◆ What the exercise asks ◆
Below are records. Find each line in them that holds the word "Google" and copy it.

###

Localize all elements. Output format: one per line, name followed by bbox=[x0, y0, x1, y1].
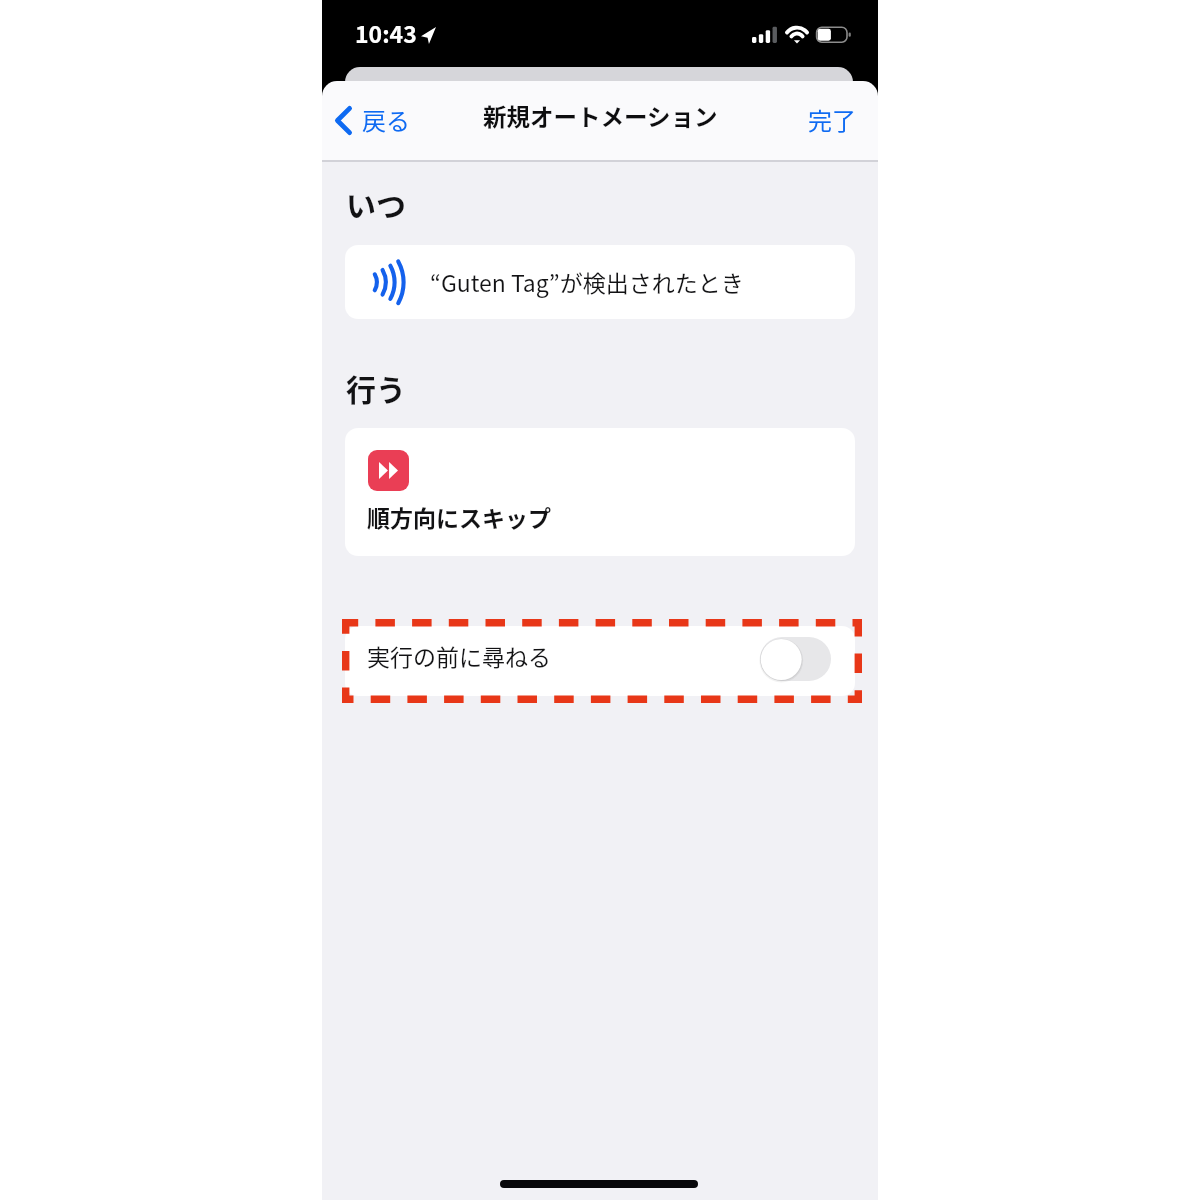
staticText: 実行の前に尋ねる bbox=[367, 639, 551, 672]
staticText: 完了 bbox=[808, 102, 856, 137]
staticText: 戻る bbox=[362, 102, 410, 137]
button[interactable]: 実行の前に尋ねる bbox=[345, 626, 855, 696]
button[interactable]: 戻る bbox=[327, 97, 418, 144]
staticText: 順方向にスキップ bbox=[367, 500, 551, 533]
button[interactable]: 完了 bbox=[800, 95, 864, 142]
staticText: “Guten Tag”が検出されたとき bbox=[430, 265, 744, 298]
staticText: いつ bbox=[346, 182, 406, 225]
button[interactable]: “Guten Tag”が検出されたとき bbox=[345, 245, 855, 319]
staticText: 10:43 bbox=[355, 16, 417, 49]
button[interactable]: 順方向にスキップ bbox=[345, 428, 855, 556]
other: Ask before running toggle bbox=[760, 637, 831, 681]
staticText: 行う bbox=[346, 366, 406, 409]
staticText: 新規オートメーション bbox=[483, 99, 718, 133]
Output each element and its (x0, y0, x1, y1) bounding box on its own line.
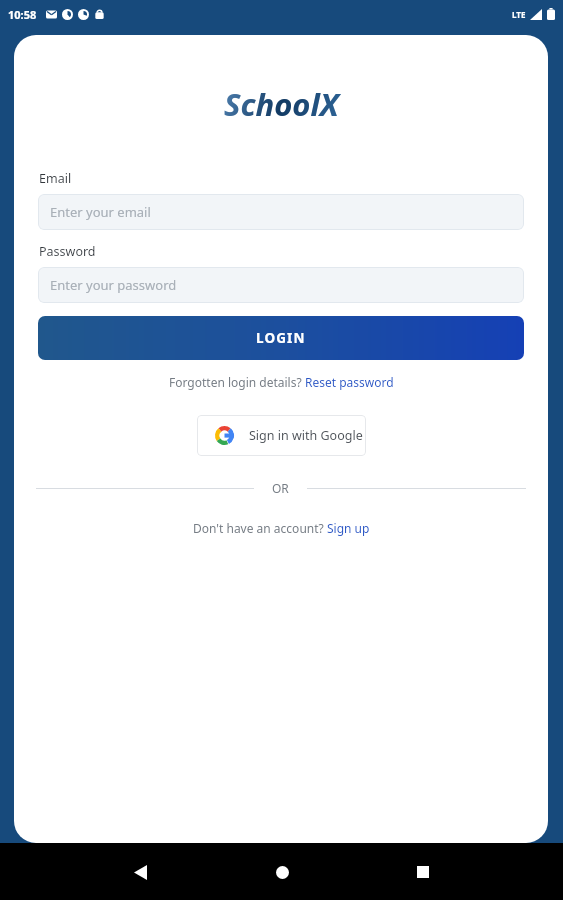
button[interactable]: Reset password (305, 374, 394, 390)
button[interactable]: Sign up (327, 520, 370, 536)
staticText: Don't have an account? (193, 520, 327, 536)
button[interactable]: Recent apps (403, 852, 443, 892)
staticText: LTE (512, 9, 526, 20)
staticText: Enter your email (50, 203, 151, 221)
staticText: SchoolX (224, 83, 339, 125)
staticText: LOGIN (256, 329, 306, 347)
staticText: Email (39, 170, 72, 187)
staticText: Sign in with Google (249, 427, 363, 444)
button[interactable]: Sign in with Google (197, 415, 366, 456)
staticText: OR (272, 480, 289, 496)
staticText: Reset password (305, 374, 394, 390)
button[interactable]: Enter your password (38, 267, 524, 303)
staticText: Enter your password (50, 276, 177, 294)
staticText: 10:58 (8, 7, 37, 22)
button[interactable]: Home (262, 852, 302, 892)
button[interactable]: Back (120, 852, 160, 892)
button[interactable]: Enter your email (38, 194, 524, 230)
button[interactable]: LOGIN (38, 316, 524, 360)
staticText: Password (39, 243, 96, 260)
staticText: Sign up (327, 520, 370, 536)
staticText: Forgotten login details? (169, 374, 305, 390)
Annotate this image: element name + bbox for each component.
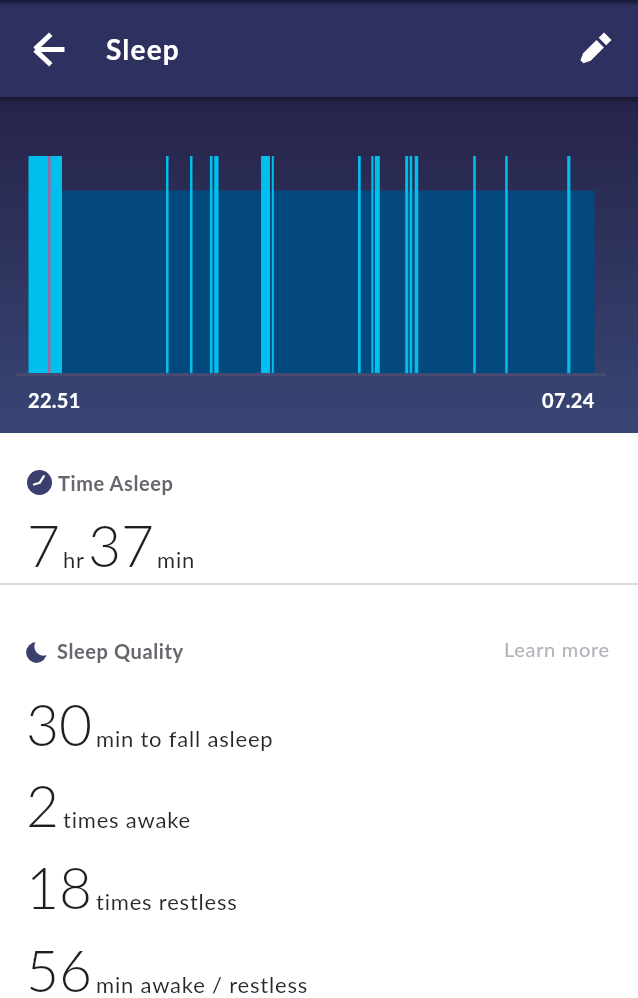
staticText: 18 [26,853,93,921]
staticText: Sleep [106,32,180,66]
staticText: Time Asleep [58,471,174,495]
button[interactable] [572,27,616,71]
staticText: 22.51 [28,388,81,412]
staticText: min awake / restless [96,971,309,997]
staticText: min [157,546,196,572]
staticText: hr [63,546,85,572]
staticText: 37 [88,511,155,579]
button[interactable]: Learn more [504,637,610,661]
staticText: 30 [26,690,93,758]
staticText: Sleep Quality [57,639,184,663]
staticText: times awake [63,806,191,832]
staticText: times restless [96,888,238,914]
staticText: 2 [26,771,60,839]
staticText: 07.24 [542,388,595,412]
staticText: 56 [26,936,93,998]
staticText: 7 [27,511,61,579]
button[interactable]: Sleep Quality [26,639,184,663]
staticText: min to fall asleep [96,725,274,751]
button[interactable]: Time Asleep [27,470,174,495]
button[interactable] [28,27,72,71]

###

◆ Answer to the problem ◆
staticText: Sign in with Google (249, 427, 363, 444)
button[interactable]: Sign in with Google (197, 415, 366, 456)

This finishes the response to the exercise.